Homework 10.1: Caulobacter growth: linear or exponential? (100 pts)

Data set download


You can do either this problem or Homework 10.2.

In this problem, you will use hierarchical Bayesian modeling to perform parameter estimation of the growth rates of the individual mother Caulobacter cells and also determine if bacterial growth on a single cell level is linear or exponential. (See discussion below; you did this with a frequentist approach in Homework 9.2 of last term.) You can download the data set here.

We know that under ideal conditions, bacterial cells experience exponential growth in bulk. That is, the number of cells grows exponentially. This is possible regardless of how individual cells growth; the repeated divisions lead to exponential growth. In their paper, the authors argue that the growth rate of each cell is also exponential. I.e.,

\begin{align} a(t) = a_0 \mathrm{e}^{k t}, \end{align}

where \(a(t)\) is the area of the cell in the image as a function of time and \(a_0\) is the area of the cell right after a division has been completed, which we mark as \(t = 0\).

As an alternative model, the authors consider a linear growth model, in which

\begin{align} a(t) = a_0 + b t. \end{align}

An exponential curve is approximately linear (with \(b = a_0k\)) for short time scales. So, it is often difficult to distinguish between a linear and an exponential growth. Your goal is to perform parameter estimates and do an effective comparison between these two models for growth. You should use hierarchical models, and be sure to take a principled approach in your model construction and evaluation.
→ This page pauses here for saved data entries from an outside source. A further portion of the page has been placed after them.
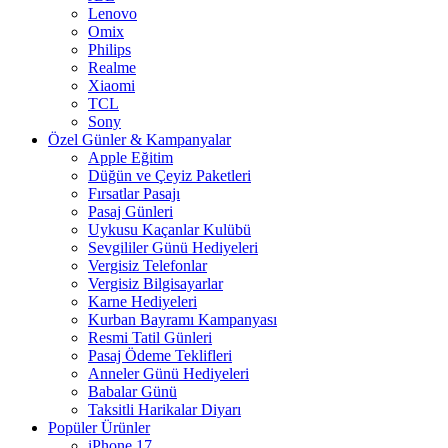
Lenovo
Omix
Philips
Realme
Xiaomi
TCL
Sony
Özel Günler & Kampanyalar
Apple Eğitim
Düğün ve Çeyiz Paketleri
Fırsatlar Pasajı
Pasaj Günleri
Uykusu Kaçanlar Kulübü
Sevgililer Günü Hediyeleri
Vergisiz Telefonlar
Vergisiz Bilgisayarlar
Karne Hediyeleri
Kurban Bayramı Kampanyası
Resmi Tatil Günleri
Pasaj Ödeme Teklifleri
Anneler Günü Hediyeleri
Babalar Günü
Taksitli Harikalar Diyarı
Popüler Ürünler
iPhone 17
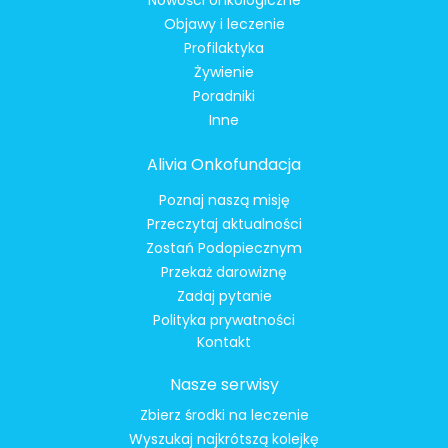
Nowości onkologiczne
Objawy i leczenie
Profilaktyka
Żywienie
Poradniki
Inne
Alivia Onkofundacja
Poznaj naszą misję
Przeczytaj aktualności
Zostań Podopiecznym
Przekaż darowiznę
Zadaj pytanie
Polityka prywatności
Kontakt
Nasze serwisy
Zbierz środki na leczenie
Wyszukaj najkrótszą kolejkę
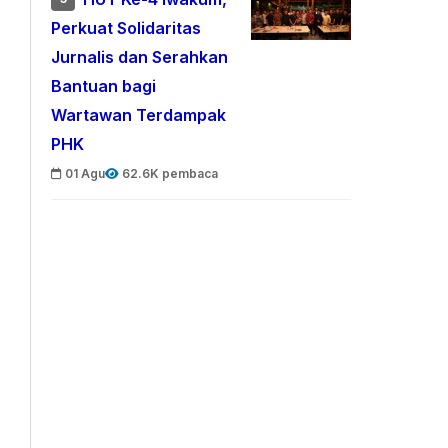
Perkuat Solidaritas
Jurnalis dan Serahkan
Bantuan bagi
Wartawan Terdampak
PHK
01 Agu
62.6K pembaca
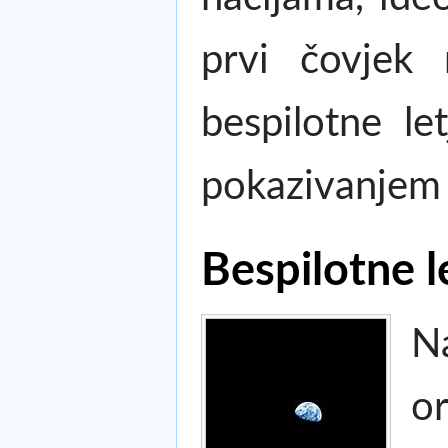
prvi čovjek
bespilotne le
pokazivanjem 
Bespilotne le
N
or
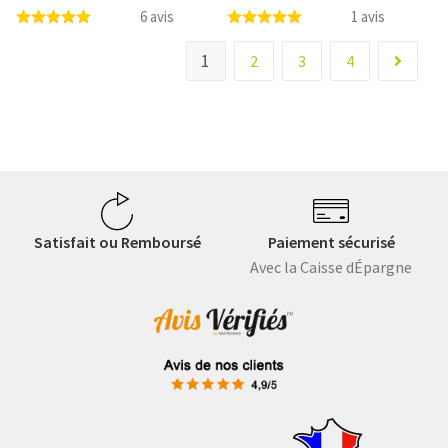
6 avis
1 avis
1
2
3
4
Satisfait ou Remboursé
Paiement sécurisé
Avec la Caisse dÉpargne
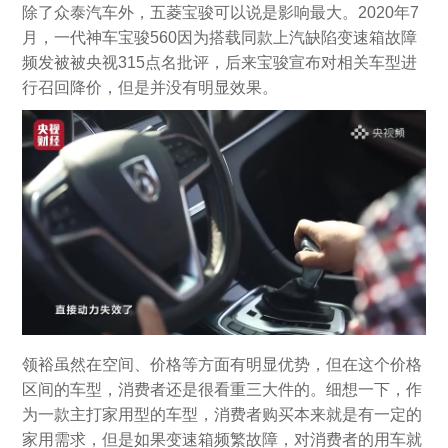
除了众泰汽车外，五菱宝骏可以说是影响最大。2020年7
月，一代神车宝骏560因为搭载同款上汽缺陷变速箱故障
频发被被央视315点名批评，后来宝骏宣布对相关车型进
行召回降价，但是并没有明显效果。
领裕虽然在空间、价格等方面有明显优势，但在这个价格
区间的车型，消费者还是很看重三大件的。细想一下，作
为一款主打家用型的车型，消费者购买本来就是有一定的
家用需求，但是如果变速箱频繁故障，对消费者的用车就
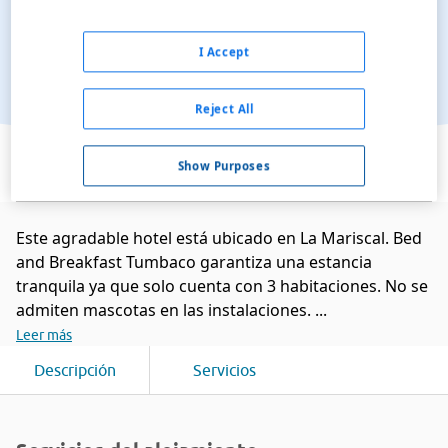
I Accept
Reject All
Ver en el mapa
Show Purposes
Este agradable hotel está ubicado en La Mariscal. Bed
and Breakfast Tumbaco garantiza una estancia
tranquila ya que solo cuenta con 3 habitaciones. No se
admiten mascotas en las instalaciones. ...
Leer más
Descripción
Servicios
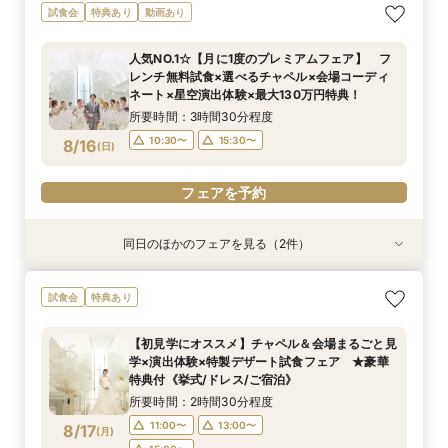
連休SPフェア【お盆特典*ALL体験】多彩な会場
【しっかりお見積り比較×何でも相談】安心ブラ
【最短1ヶ月の準備OK☆】少人数ウエディング相
試食会
特典あり
動画あり
見学×演出体験×スイーツ試食付 ★最大で130
イダル相談会 ★豪華特典付（挙式/ドレス/ご宿
談フェア（10名/57万円～）
万円特典《挙式/ドレス/ご宿泊》
泊）
所要時間：2時間30分程度
人気NO.1☆【月に1度のプレミアムフェア】 フ
所要時間：2時間30分程度
所要時間：2時間30分程度
11:00〜
15:00〜
レンチ無料試食×選べるチャペル×会場コーディ
11:00〜
9:00〜
10:30〜
13:00〜
8/15
8/15
8/15
ネート×星空演出体験×最大130万円特典！
(
(
(
土
土
土
)
)
)
15:00〜
15:00〜
所要時間：3時間30分程度
フェアを予約
10:30〜
15:30〜
8/16
(
日
)
フェアを予約
フェアを予約
フェアを予約
同日のほかのフェアを見る（2件）
試食会
試食会
特典あり
特典あり
【しっかりお見積り比較×何でも相談】安心ブラ
【最短1ヶ月の準備OK☆】少人数ウエディング相
試食会
特典あり
イダル相談会 ★豪華特典付（挙式/ドレス/ご宿
談フェア（10名/57万円～）
泊）
所要時間：2時間30分程度
【初見学にオススメ】チャペル＆会場まるごと見
所要時間：2時間30分程度
11:00〜
15:00〜
学×演出体験×特製デザート試食フェア ★豪華
11:00〜
13:00〜
8/16
8/16
特典付《挙式/ドレス/ご宿泊》
(
(
日
日
)
)
15:00〜
所要時間：2時間30分程度
フェアを予約
11:00〜
13:00〜
8/17
(
月
)
フェアを予約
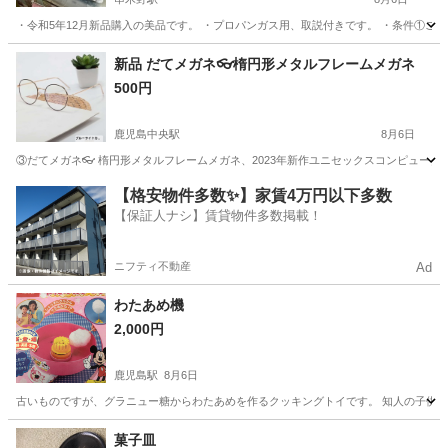
・令和5年12月新品購入の美品です。 ・プロパンガス用、取説付きです。 ・条件①ご自分
鹿児島
いちき串木野市
串木野駅
調理器具
新品 だてメガネ👓楕円形メタルフレームメガネ
500円
鹿児島中央駅
8月6日
③だてメガネ👓 楕円形メタルフレームメガネ、2023年新作ユニセックスコンピューター
鹿児島
鹿児島市
鹿児島中央駅
家庭用品
メガネ
【格安物件多数✨】家賃4万円以下多数
【保証人ナシ】賃貸物件多数掲載！
ニフティ不動産
Ad
わたあめ機
2,000円
鹿児島駅
8月6日
古いものですが、グラニュー糖からわたあめを作るクッキングトイです。 知人の子供が
鹿児島
鹿児島市
鹿児島駅
調理器具
わたあめ
菓子皿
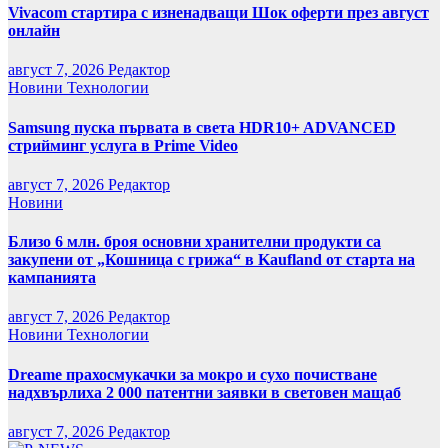
Vivacom стартира с изненадващи Шок оферти през август
онлайн
август 7, 2026
Редактор
Новини
Технологии
Samsung пуска първата в света HDR10+ ADVANCED
стрийминг услуга в Prime Video
август 7, 2026
Редактор
Новини
Близо 6 млн. броя основни хранителни продукти са
закупени от „Кошница с грижа“ в Kaufland от старта на
кампанията
август 7, 2026
Редактор
Новини
Технологии
Dreame прахосмукачки за мокро и сухо почистване
надхвърлиха 2 000 патентни заявки в световен мащаб
август 7, 2026
Редактор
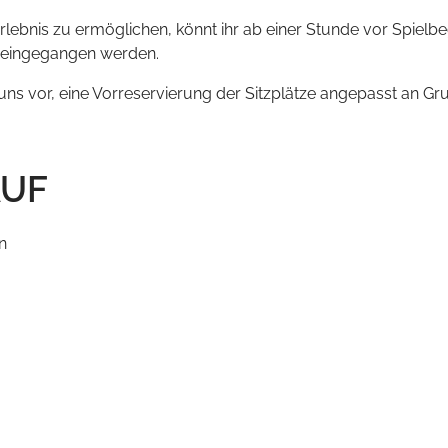
bnis zu ermöglichen, könnt ihr ab einer Stunde vor Spielbegin
e eingegangen werden.
uns vor, eine Vorreservierung der Sitzplätze angepasst an
AUF
n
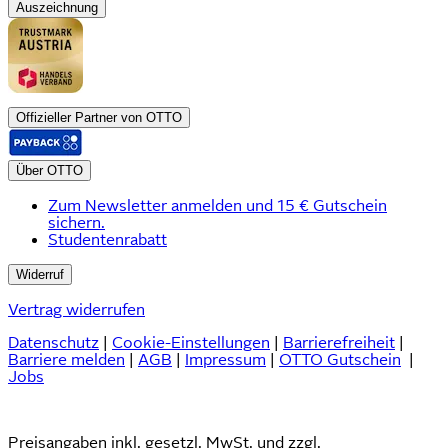
Auszeichnung
Offizieller Partner von OTTO
Über OTTO
Zum Newsletter anmelden und 15 € Gutschein
sichern.
Studentenrabatt
Widerruf
Vertrag widerrufen
Datenschutz
|
Cookie-Einstellungen
|
Barrierefreiheit
|
Barriere melden
|
AGB
|
Impressum
|
OTTO Gutschein
|
Jobs
Preisangaben inkl. gesetzl. MwSt. und zzgl.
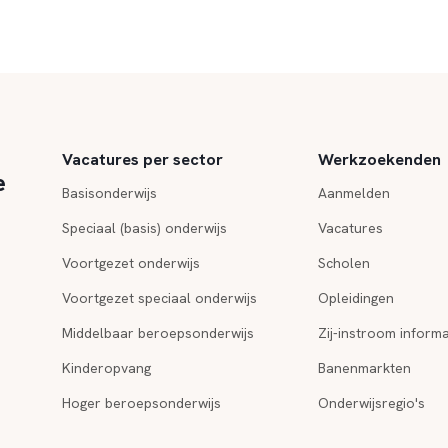
Vacatures per sector
Werkzoekenden
e
Basisonderwijs
Aanmelden
Speciaal (basis) onderwijs
Vacatures
Voortgezet onderwijs
Scholen
Voortgezet speciaal onderwijs
Opleidingen
Middelbaar beroepsonderwijs
Zij-instroom informa
Kinderopvang
Banenmarkten
Hoger beroepsonderwijs
Onderwijsregio's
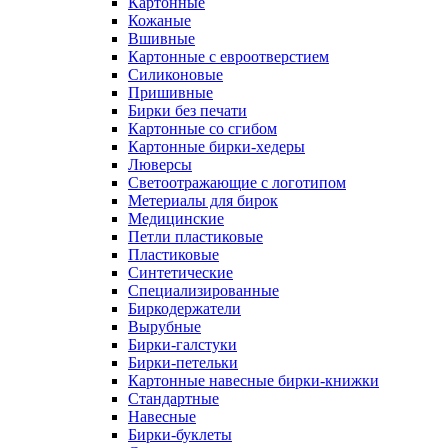
Картонные
Кожаные
Вшивные
Картонные с евроотверстием
Силиконовые
Пришивные
Бирки без печати
Картонные со сгибом
Картонные бирки-хедеры
Люверсы
Светоотражающие с логотипом
Метериалы для бирок
Медицинские
Петли пластиковые
Пластиковые
Синтетические
Специализированные
Биркодержатели
Вырубные
Бирки-галстуки
Бирки-петельки
Картонные навесные бирки-книжки
Стандартные
Навесные
Бирки-буклеты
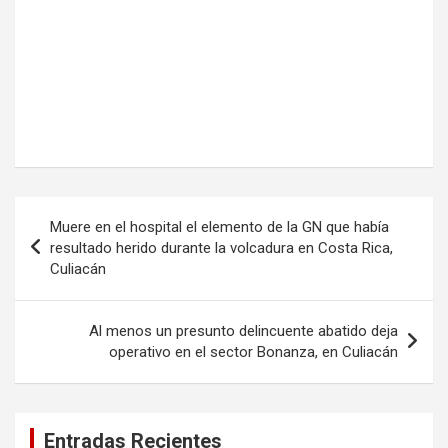
Navegación
Muere en el hospital el elemento de la GN que había
de
resultado herido durante la volcadura en Costa Rica,
Culiacán
entradas
Al menos un presunto delincuente abatido deja
operativo en el sector Bonanza, en Culiacán
Entradas Recientes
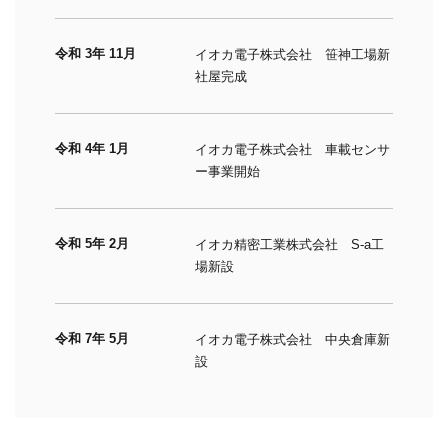
令和 3年 11月
イオカ電子株式会社 笹神工場新
社屋完成
令和 4年 1月
イオカ電子株式会社 車載センサ
ー事業開始
令和 5年 2月
イオカ精密工業株式会社 S-a工
場新設
令和 7年 5月
イオカ電子株式会社 中央倉庫新
設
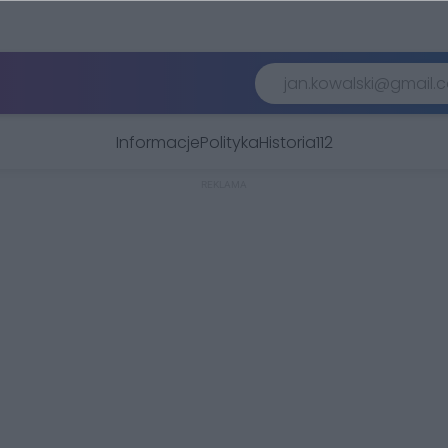
Informacje
Polityka
Historia
112
REKLAMA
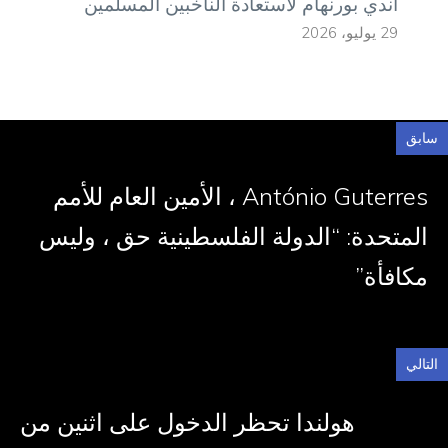
أندي بورنهام لاستعادة الناخبين المسلمين
29 يوليو، 2026
سابق
António Guterres ، الأمين العام للأمم
المتحدة: “الدولة الفلسطينية حق ، وليس
مكافأة”
التالي
هولندا تحظر الدخول على اثنين من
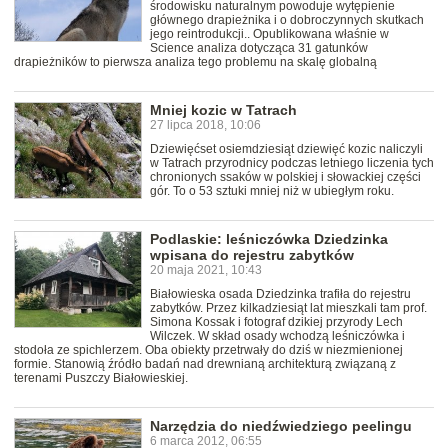
środowisku naturalnym powoduje wytępienie
głównego drapieżnika i o dobroczynnych skutkach
jego reintrodukcji.. Opublikowana właśnie w
Science analiza dotycząca 31 gatunków
drapieżników to pierwsza analiza tego problemu na skalę globalną
Mniej kozic w Tatrach
27 lipca 2018, 10:06
Dziewięćset osiemdziesiąt dziewięć kozic naliczyli
w Tatrach przyrodnicy podczas letniego liczenia tych
chronionych ssaków w polskiej i słowackiej części
gór. To o 53 sztuki mniej niż w ubiegłym roku.
Podlaskie: leśniczówka Dziedzinka
wpisana do rejestru zabytków
20 maja 2021, 10:43
Białowieska osada Dziedzinka trafiła do rejestru
zabytków. Przez kilkadziesiąt lat mieszkali tam prof.
Simona Kossak i fotograf dzikiej przyrody Lech
Wilczek. W skład osady wchodzą leśniczówka i
stodoła ze spichlerzem. Oba obiekty przetrwały do dziś w niezmienionej
formie. Stanowią źródło badań nad drewnianą architekturą związaną z
terenami Puszczy Białowieskiej.
Narzędzia do niedźwiedziego peelingu
6 marca 2012, 06:55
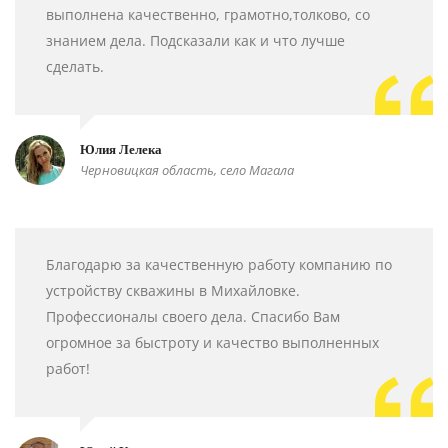
выполнена качественно, грамотно,толково, со
знанием дела. Подсказали как и что лучше
сделать.
Юлия Лелека
Черновицкая область, село Магала
Благодарю за качественную работу компанию по
устройству скважины в Михайловке.
Профессионалы своего дела. Спасибо Вам
огромное за быстроту и качество выполненных
работ!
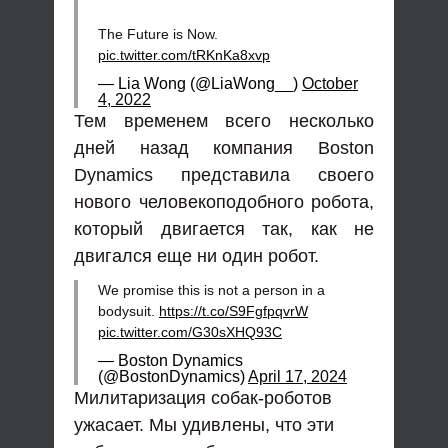
The Future is Now.
pic.twitter.com/tRKnKa8xvp
— Lia Wong (@LiaWong__)
October
4, 2022
Тем временем всего несколько
дней назад компания Boston
Dynamics представила своего
нового человекоподобного робота,
который двигается так, как не
двигался еще ни один робот.
We promise this is not a person in a
bodysuit.
https://t.co/S9FgfpqvrW
pic.twitter.com/G30sXHQ93C
— Boston Dynamics
(@BostonDynamics)
April 17, 2024
Милитаризация собак-роботов
ужасает. Мы удивлены, что эти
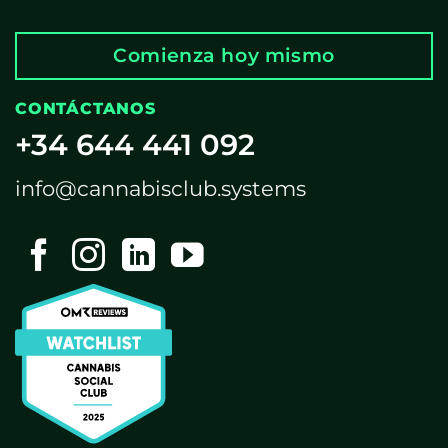
Comienza hoy mismo
CONTÁCTANOS
+34 644 441 092
info@cannabisclub.systems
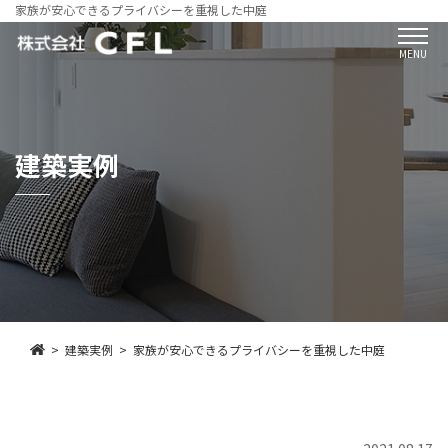
家族が安心できるプライバシーを重視した中庭
MENU
建築実例
建築実例
家族が安心できるプライバシーを重視した中庭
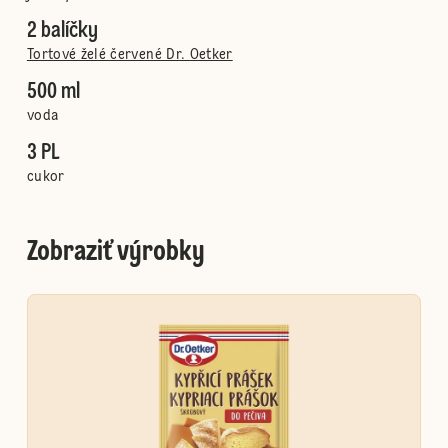
2 balíčky
Tortové želé červené Dr. Oetker
500 ml
voda
3 PL
cukor
Zobraziť výrobky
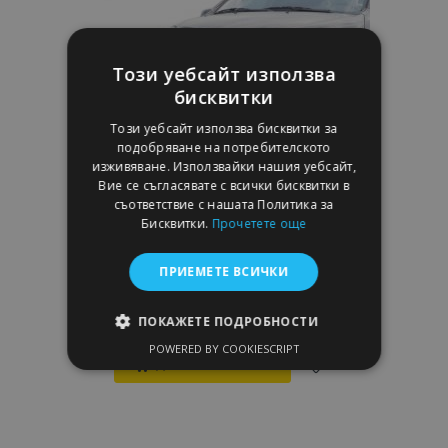
с
желани
Този уебсайт използва
продукти
бисквитки
Този уебсайт използва бисквитки за
подобряване на потребителското
изживяване. Използвайки нашия уебсайт,
Вие се съгласявате с всички бисквитки в
съответствие с нашата Политика за
Бисквитки.
Прочетете още
Предни протектори за Misutonida,
ПРИЕМЕТЕ ВСИЧКИ
SSANGYONG Actyon (2006-)
439,00 €
ПОКАЖЕТЕ ПОДРОБНОСТИ
POWERED BY COOKIESCRIPT
СТРОГО НЕОБХОДИМО
Добави В Количка
Добави
ЕФЕКТИВНОСТ
към
ТАРГЕТИРАНЕ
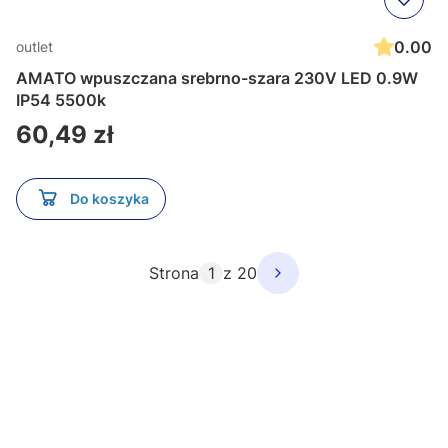
0.00
outlet
AMATO wpuszczana srebrno-szara 230V LED 0.9W
IP54 5500k
Cena
60,49 zł
Do koszyka
Strona
z 20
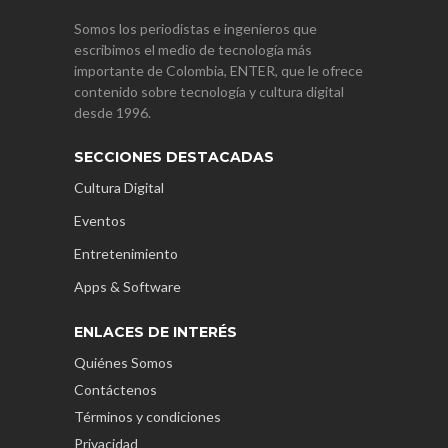
Somos los periodistas e ingenieros que
escribimos el medio de tecnología más
importante de Colombia, ENTER, que le ofrece
contenido sobre tecnología y cultura digital
desde 1996.
SECCIONES DESTACADAS
Cultura Digital
Eventos
Entretenimiento
Apps & Software
ENLACES DE INTERÉS
Quiénes Somos
Contáctenos
Términos y condiciones
Privacidad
Since you are using a hierarchical model, here are a few tips for building and implementing the models. You do not need to take this advice if you do not want to, but I have found that these strategies help.

  1. Think carefully about your hyperpriors. If you choose an uninformative hyperprior for a level of the model that is data poor, you end up underpooling. For example, in this problem, there are only two mother cells. So, there are only two Caulobacter samples in your data set. If you put a broad prior on the growth rate of Caulobacter cells, these two cells can be effectively decoupled.

  2. The hierarchical structure can make things difficult to code up and make it harder to hunt down bugs. As I’m building my hierarchical model, often approach it with “baby steps.” I like to start off with a non-hierarchical model, often with a subset of the data. I perform sampling on this simpler model, taking a small number of samples so I do not have to wait for too long. After making sure everything is ok with this simpler structure, I then add a level to the hierarchy. I again do the sampling with a subset of the data, make sure everything works ok, and then add the next level of hierarchy, and so on. I find this helps me find bugs and little details along the way.

  3. You will probably encounter the funnel of hell, so you should strongly consider using noncentered parametrizations.

  4. When you sample out of the full hierarchical model, the sampler may be slower than you are used to seeing. It will likely also be much slower than sampling out of the non-hierarchical model, even though there are only a few more parameters. Stan may also be particularly slow during the warmup phase. You may see it progress taking a few seconds per iteration. This is expected.

  5. Finally, just to give you a sense of what kind of computation time you might expect, for my hierarchical model, it took many hours to do the sampling on a c5.xlarge instance on AWS.